Has My Root Canal Failed? | A Guide to RCT Success & Failure

Has My Root Canal Failed? | A Guide to RCT Success & Failure
November 6th, 2017 | Dental, Dr Robinson, Root Canal

What does a successful Root Canal feel like?

Is your root canal still giving you troubles after treatment?

It is normal for the tissue around the root of your tooth to be disturbed after root canal treatment (RCT), and the surrounding area to feel tender and sore. So, how do you know if this discomfort is a normal part of the recovery process or something you should be concerned about?

“Following a successful root canal treatment, the tooth should begin to settle and any pain should resolve. However, if your pain continues to increase after treatment or returns after your recovery, then an assessment by your dentist can help work out any underlying causes,” says Dr Stephen Robinson.

Root canal treatment is quoted as having a greater than 90% chance of success. So, what can go wrong? Below, we break down some of the ways a root canal can fail, and the symptoms you may experience in the case of a failed RCT.

How do I know if a Root Canal has failed?

Symptoms will affect the same tooth that was treated, or a surrounding area, such as the nearby gums. The common signs and symptoms of a failed root canal treatment include –

  • Tenderness or swelling
  • Pain on biting
  • A blister or pimple-like bump inside the mouth
  • Increased tooth mobility

What causes a Root Canal to fail?

A root canal failure occurs because bacteria remain present in the root canal, or find a way to re-enter the tooth after treatment.

Some of the reasons for a root canal failure include –

  • A leaking, or dislodged dental filling or dental crown
  • A cracked or fractured tooth
  • Dental decay, cavities or Periodontal disease
  • Incomplete removal of bacteria due to varying size and shape of root canal

Just like your other teeth, a tooth that has received a root canal is susceptible to decay and needs to be maintained with good oral hygiene. Your mouth is full of bacteria, and if appropriate oral care is not maintained then there is a risk that decay can develop. This decay can provide the access for bacteria to re-enter your tooth.
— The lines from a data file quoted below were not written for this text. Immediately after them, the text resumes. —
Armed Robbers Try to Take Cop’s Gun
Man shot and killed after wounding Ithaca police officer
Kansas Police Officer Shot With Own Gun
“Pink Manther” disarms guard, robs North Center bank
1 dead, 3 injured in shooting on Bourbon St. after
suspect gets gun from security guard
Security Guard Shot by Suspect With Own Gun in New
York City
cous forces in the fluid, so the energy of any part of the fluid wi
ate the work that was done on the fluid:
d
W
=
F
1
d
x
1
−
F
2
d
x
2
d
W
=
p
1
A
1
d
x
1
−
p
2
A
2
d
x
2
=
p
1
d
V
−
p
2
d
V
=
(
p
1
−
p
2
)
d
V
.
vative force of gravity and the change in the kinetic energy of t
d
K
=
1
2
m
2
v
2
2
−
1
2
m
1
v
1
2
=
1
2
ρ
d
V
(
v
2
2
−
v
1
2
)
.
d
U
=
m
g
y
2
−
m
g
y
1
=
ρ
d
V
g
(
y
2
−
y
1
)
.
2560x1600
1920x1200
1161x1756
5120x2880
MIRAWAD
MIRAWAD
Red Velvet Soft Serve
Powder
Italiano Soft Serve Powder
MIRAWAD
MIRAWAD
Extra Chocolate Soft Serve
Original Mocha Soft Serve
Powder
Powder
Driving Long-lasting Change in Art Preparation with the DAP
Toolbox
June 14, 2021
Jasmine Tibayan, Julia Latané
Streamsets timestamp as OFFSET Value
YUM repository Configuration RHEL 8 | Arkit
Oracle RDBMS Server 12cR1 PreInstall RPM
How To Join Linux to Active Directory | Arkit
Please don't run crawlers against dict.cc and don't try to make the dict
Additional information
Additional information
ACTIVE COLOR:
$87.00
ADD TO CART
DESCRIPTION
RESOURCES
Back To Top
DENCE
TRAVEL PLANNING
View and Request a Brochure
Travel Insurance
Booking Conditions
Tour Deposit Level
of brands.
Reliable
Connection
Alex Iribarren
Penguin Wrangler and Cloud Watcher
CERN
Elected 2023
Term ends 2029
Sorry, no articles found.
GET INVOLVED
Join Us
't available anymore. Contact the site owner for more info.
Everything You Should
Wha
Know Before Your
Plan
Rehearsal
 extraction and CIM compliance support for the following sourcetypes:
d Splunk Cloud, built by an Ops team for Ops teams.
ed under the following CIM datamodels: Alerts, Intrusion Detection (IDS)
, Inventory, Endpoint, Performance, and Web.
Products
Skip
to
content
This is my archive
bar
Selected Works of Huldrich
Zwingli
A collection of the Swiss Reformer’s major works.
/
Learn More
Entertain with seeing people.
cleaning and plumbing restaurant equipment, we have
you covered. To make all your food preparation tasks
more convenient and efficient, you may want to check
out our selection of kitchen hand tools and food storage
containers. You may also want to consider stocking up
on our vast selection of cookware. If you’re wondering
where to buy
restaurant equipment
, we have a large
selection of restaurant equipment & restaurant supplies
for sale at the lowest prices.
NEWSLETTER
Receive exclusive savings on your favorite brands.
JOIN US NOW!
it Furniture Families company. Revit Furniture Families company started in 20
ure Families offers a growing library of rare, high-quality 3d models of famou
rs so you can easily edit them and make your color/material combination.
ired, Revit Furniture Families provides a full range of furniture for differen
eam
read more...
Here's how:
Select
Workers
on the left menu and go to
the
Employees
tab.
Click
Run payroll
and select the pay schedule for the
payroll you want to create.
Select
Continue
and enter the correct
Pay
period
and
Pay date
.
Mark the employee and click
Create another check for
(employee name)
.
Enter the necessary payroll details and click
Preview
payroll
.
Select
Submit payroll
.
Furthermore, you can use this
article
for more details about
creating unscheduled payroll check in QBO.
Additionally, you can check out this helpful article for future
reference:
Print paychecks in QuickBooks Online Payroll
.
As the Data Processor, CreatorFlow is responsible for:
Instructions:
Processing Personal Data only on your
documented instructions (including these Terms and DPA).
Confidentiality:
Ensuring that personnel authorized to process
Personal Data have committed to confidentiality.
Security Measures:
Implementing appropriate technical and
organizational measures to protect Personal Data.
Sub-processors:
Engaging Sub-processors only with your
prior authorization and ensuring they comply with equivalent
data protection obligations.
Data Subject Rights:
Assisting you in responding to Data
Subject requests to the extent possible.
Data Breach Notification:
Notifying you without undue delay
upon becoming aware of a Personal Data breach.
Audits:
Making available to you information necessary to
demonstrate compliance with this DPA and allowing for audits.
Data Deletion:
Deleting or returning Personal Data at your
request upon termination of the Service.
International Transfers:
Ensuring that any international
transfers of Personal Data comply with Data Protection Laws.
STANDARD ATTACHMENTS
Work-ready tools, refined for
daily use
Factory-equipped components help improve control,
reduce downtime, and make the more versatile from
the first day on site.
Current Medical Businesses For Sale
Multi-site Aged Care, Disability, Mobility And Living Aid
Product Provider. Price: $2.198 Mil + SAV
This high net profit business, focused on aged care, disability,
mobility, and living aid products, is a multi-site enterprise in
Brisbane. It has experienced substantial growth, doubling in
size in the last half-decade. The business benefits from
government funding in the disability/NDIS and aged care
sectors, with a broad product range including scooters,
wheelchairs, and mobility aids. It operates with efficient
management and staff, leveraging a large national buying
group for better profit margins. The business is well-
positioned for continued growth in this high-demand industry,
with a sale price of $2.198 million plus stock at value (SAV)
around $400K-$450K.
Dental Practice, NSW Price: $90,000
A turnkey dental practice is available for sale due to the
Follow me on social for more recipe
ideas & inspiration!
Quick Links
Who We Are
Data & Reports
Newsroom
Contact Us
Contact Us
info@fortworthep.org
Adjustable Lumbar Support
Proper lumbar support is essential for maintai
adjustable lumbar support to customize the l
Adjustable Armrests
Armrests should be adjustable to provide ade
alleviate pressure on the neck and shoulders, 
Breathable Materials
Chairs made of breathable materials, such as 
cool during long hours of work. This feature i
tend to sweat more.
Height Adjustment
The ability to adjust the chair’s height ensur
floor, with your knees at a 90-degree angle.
“A tooth that has had root canal therapy no longer has an active nerve, and unlike a normal tooth, this means that a cavity won’t be felt or exhibit pain,” says Dr Stephen Robinson.

“This means that after root canal treatment, it is beneficial to take extra care to keep your teeth free of decay, and to maintain your regular dental appointments so that the health of your teeth can be ensured.”

The Complexity of the Root Canal

Another common reason for the failure of a root canal treatment is that your root canals are not located or are only partially treated.

“Root canals can vary in size and shape, and this can make some canals harder to locate and treat in entirety. RCT is much more likely to fail if only part of the root is treated, and your dentist may choose to refer to an Endontics Specialist (Endodontist) in complex cases,” says Dr Stephen Robinson.

Root canals (shaded red above) can display a range of different complex structures and shapes,
as shown by these different diagrams of the same tooth.1 

Dr Stephen Robinson adds that some teeth can have ‘extra’ canals – for example, in most cases incisors typically have just one canal, but may also have a second canal in some teeth. These ‘extra’ root canals are known as accessory canals, and if they are not located appropriately, they can provide a site for bacteria to flourish.

What happens at a root canal re-treatment?

Before your root canal is re-treated, your dentist will assess your tooth to determine any of the potential causes for the failure of your first treatment. In complex cases, a referral to an Endodontic specialist may be deemed necessary.

During re-treatment, your dentist will –

  • Access the tooth by taking the crown or filling out
  • Remove any of the previous material from RCT
  • Clean & re-apply antibacterial dressing
  • Refill the Root Canal
  • Reseal and finish treatment

In other circumstances, a form of root canal surgery called an Apicoectomy may be considered. This involves accessing the root canal via the gum using surgical techniques and allows your dentist to clean and seal the area directly without removing the filling or crown.

My Crown Broke (or Dental Filling).
Will this affect my Root Canal Treatment?

It is important that you tell your dentist immediately about any issues with the crown or filling on any teeth that have had root canal treatment. As discussed previously – a dislodged filling or crown provides easy access for bacteria to re-enter your tooth, which is the primary cause of root canal failure.

“Any damage to your tooth, or the restoration that seals the tooth, should be reported to your dentist promptly. Discussing these issues with your dentist as early as possible can prevent the need for more complex re-treatment,” says Dr Stephen Robinson.